The Minnesota Twins should leave no stone unturned in their search for starting pitching this offseason, regardless of whether they choose to go after the bigger fish in the free agent pond. But Tuesday night’s news that they have talked to the representatives for Francisco Liriano comes as a big surprise. The two sides apparently intend to meet at the upcoming Winter Meetings, so there may be more than smoke to this fire. General manager Terry Ryan, as expected, would not confirm or deny interest in Liriano.
The Twins are, of course, very familiar with Liriano, as he spent his entire big league career with the team prior to being dealt to the Chicago White Sox last July. Over six-plus seasons with the Twins, he had a 50-52 record with a 4.33 ERA over 156 appearances (130 starts). He burst onto the scene in 2006 when the Twins made their run to a division title, going 12-3 with a 2.16 ERA in 28 appearances (16 starts) as he earned an All-Star selection and finished third in the American League Rookie of the Year voting. But he injured his elbow during the postseason that year, and missed the entire 2007 season after undergoing Tommy John surgery.

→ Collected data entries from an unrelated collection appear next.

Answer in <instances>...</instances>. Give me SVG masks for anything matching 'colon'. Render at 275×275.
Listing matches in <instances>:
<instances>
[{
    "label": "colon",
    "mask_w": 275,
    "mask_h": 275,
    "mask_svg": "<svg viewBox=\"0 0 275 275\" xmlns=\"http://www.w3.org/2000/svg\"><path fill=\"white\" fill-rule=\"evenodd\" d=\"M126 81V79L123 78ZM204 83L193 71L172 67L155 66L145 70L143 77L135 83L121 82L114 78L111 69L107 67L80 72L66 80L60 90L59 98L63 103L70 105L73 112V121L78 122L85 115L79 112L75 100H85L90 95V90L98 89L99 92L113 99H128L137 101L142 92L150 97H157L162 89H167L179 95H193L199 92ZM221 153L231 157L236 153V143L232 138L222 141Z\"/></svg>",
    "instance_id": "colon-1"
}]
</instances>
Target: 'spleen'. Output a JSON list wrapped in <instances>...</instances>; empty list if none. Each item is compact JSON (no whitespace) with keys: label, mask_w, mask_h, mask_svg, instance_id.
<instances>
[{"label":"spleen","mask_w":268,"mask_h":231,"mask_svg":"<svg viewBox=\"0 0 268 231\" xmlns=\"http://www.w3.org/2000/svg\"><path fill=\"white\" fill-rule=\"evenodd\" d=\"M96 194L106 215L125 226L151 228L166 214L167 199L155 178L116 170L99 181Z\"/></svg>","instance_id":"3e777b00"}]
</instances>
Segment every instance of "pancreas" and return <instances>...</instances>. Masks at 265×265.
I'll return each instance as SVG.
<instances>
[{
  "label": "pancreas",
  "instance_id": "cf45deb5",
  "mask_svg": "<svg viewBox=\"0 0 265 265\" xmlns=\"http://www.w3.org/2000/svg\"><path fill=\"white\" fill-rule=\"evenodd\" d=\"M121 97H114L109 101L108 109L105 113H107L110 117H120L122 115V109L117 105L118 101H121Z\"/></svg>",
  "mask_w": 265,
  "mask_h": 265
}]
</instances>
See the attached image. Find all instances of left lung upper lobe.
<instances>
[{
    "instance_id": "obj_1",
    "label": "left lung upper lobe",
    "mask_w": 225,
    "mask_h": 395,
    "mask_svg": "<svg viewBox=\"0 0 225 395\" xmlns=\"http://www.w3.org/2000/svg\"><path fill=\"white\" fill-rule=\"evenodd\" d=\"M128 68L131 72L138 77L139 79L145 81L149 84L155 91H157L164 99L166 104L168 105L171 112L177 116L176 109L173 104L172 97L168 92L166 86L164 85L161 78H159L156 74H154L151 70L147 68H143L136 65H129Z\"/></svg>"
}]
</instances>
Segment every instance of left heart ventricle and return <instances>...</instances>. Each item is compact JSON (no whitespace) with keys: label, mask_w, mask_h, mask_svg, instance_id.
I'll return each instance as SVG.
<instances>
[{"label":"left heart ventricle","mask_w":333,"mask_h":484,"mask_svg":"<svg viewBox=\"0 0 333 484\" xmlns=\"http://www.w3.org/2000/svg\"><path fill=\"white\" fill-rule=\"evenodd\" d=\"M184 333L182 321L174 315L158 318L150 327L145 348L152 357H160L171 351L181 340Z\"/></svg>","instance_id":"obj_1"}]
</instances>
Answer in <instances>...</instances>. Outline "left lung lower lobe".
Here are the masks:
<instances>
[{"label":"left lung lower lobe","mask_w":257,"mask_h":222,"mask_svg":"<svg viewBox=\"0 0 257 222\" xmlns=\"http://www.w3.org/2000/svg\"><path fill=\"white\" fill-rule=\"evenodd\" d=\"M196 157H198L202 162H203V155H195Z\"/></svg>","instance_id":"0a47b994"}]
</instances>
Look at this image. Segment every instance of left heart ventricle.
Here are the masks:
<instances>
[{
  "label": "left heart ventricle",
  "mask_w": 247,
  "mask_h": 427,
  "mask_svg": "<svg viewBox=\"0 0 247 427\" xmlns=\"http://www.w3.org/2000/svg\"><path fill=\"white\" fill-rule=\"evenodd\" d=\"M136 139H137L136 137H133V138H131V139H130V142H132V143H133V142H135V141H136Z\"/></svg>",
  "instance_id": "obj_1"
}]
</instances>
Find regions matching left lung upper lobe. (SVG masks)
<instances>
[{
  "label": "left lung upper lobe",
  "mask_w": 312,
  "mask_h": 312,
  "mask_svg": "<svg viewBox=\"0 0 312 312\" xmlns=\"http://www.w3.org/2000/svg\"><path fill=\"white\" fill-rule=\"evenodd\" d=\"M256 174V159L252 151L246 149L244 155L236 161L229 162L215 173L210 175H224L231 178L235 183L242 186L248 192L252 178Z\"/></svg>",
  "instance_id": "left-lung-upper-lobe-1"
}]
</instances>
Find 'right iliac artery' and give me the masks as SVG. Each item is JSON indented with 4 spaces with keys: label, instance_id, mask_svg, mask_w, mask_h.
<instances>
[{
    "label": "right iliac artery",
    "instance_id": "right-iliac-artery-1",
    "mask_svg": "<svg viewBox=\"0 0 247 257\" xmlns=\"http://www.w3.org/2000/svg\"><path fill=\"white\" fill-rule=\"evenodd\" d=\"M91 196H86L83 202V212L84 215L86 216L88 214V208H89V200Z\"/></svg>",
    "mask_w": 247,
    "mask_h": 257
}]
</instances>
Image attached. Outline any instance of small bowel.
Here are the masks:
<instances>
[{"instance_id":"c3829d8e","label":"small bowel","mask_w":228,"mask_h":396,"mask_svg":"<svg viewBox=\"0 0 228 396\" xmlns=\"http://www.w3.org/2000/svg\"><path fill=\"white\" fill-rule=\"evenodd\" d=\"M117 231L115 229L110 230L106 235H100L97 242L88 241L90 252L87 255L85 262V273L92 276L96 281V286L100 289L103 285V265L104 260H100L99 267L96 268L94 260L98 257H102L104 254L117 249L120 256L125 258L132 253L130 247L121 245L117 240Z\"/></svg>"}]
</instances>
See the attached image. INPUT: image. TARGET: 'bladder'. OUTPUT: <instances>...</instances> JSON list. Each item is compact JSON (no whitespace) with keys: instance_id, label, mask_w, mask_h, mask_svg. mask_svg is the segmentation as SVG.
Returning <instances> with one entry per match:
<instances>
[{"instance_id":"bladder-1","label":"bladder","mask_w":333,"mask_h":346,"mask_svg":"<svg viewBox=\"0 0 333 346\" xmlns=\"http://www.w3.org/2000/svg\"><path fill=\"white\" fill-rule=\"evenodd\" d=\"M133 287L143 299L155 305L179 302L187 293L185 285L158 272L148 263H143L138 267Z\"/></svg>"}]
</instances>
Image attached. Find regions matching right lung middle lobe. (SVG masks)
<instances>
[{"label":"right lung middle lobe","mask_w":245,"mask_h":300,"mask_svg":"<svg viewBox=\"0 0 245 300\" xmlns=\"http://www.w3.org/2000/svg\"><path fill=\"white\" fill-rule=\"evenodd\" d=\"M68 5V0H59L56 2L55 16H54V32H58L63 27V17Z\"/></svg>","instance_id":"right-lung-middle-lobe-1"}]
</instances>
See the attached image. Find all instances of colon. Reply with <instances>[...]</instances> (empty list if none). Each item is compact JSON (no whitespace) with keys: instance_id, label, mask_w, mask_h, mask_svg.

Liriano has never quite been the same pitcher upon his return from that elbow issue, with his best season coming in 2010 (14-10, 3.62 ERA over 191.2 innings-31 starts). Moments of brilliance, including a 2011 no-hitter, followed by bouts of maddening inconsistency made it impossible for the Twins to seriously consider signing him to a long-term contract. The trade with the White Sox did not yield a huge return (infielder Eduardo Escobar, pitcher Pedro Hernandez), but under the circumstances it was better than losing him for nothing when the season ended.

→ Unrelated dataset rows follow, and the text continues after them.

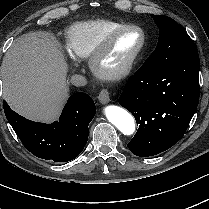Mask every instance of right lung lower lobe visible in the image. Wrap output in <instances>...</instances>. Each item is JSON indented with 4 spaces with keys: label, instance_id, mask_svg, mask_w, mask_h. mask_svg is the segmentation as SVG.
<instances>
[{
    "label": "right lung lower lobe",
    "instance_id": "1",
    "mask_svg": "<svg viewBox=\"0 0 209 209\" xmlns=\"http://www.w3.org/2000/svg\"><path fill=\"white\" fill-rule=\"evenodd\" d=\"M7 120L25 148L33 155L54 162L76 158L88 140V125L96 107L91 97L77 92L68 99L58 121L52 124L30 121L3 101Z\"/></svg>",
    "mask_w": 209,
    "mask_h": 209
}]
</instances>
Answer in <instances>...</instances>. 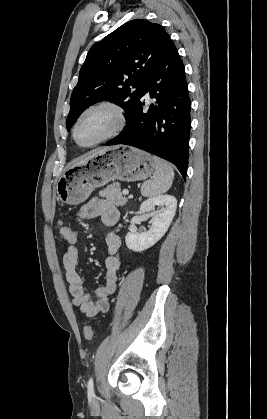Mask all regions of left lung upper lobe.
I'll return each instance as SVG.
<instances>
[{"label":"left lung upper lobe","instance_id":"obj_1","mask_svg":"<svg viewBox=\"0 0 267 419\" xmlns=\"http://www.w3.org/2000/svg\"><path fill=\"white\" fill-rule=\"evenodd\" d=\"M170 42L159 24L135 19L94 45L71 95L67 130L86 108L103 100L122 107L127 120L144 95L147 77L163 58Z\"/></svg>","mask_w":267,"mask_h":419}]
</instances>
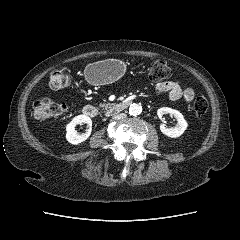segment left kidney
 Returning a JSON list of instances; mask_svg holds the SVG:
<instances>
[{"label": "left kidney", "mask_w": 240, "mask_h": 240, "mask_svg": "<svg viewBox=\"0 0 240 240\" xmlns=\"http://www.w3.org/2000/svg\"><path fill=\"white\" fill-rule=\"evenodd\" d=\"M164 114H171L177 120V125L175 127H166L164 124L160 126L161 132L171 138H177L181 136L186 130L188 124L184 116L175 109L169 107H162L157 110V115L160 119Z\"/></svg>", "instance_id": "obj_1"}]
</instances>
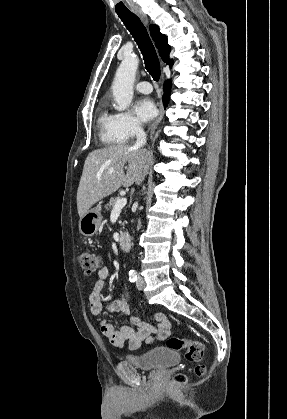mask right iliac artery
<instances>
[{
  "instance_id": "right-iliac-artery-1",
  "label": "right iliac artery",
  "mask_w": 287,
  "mask_h": 419,
  "mask_svg": "<svg viewBox=\"0 0 287 419\" xmlns=\"http://www.w3.org/2000/svg\"><path fill=\"white\" fill-rule=\"evenodd\" d=\"M137 278H138L137 272L135 270H131L129 272V280H130V282L137 281Z\"/></svg>"
}]
</instances>
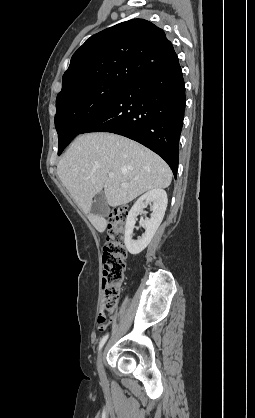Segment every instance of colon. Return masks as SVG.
I'll return each instance as SVG.
<instances>
[{"label":"colon","mask_w":255,"mask_h":418,"mask_svg":"<svg viewBox=\"0 0 255 418\" xmlns=\"http://www.w3.org/2000/svg\"><path fill=\"white\" fill-rule=\"evenodd\" d=\"M110 226L102 255V308L98 324L105 326L106 312H112L118 302L120 284L125 278L127 250L124 244V231L128 219V208L119 206L111 210Z\"/></svg>","instance_id":"1"}]
</instances>
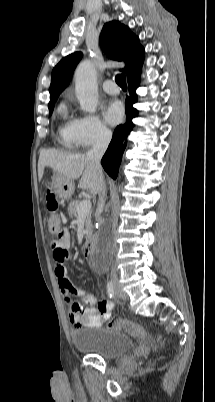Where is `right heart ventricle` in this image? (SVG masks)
I'll list each match as a JSON object with an SVG mask.
<instances>
[{
    "mask_svg": "<svg viewBox=\"0 0 215 402\" xmlns=\"http://www.w3.org/2000/svg\"><path fill=\"white\" fill-rule=\"evenodd\" d=\"M58 114L61 120L58 126L59 141L63 146L71 148L75 145L72 134V125L74 120L69 118L68 110L64 103L59 105Z\"/></svg>",
    "mask_w": 215,
    "mask_h": 402,
    "instance_id": "right-heart-ventricle-1",
    "label": "right heart ventricle"
}]
</instances>
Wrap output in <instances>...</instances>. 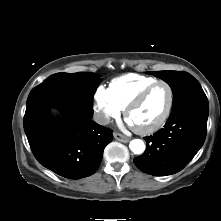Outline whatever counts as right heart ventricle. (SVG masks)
I'll return each instance as SVG.
<instances>
[{
	"label": "right heart ventricle",
	"instance_id": "right-heart-ventricle-1",
	"mask_svg": "<svg viewBox=\"0 0 221 221\" xmlns=\"http://www.w3.org/2000/svg\"><path fill=\"white\" fill-rule=\"evenodd\" d=\"M156 78L139 74H126L114 78L109 85L110 92L117 105L124 110L131 100H133L144 88Z\"/></svg>",
	"mask_w": 221,
	"mask_h": 221
}]
</instances>
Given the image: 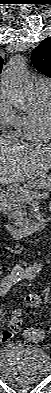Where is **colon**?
I'll list each match as a JSON object with an SVG mask.
<instances>
[{"label":"colon","mask_w":51,"mask_h":393,"mask_svg":"<svg viewBox=\"0 0 51 393\" xmlns=\"http://www.w3.org/2000/svg\"><path fill=\"white\" fill-rule=\"evenodd\" d=\"M9 327L12 331H19L22 327V320L17 316L12 317L9 321Z\"/></svg>","instance_id":"obj_1"}]
</instances>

For the Twins to seriously consider bringing Liriano back, the price would have to be right. Anything more than a two-year deal seems risky given his history, and how many other teams do or will have interest stands to go a long way toward setting the market for him. I think Ryan knows better than to get into a bidding war for Liriano’s services, and the organization’s history with him suggests if contract talks surpass a pre-determined level another team will be allowed to take the risk.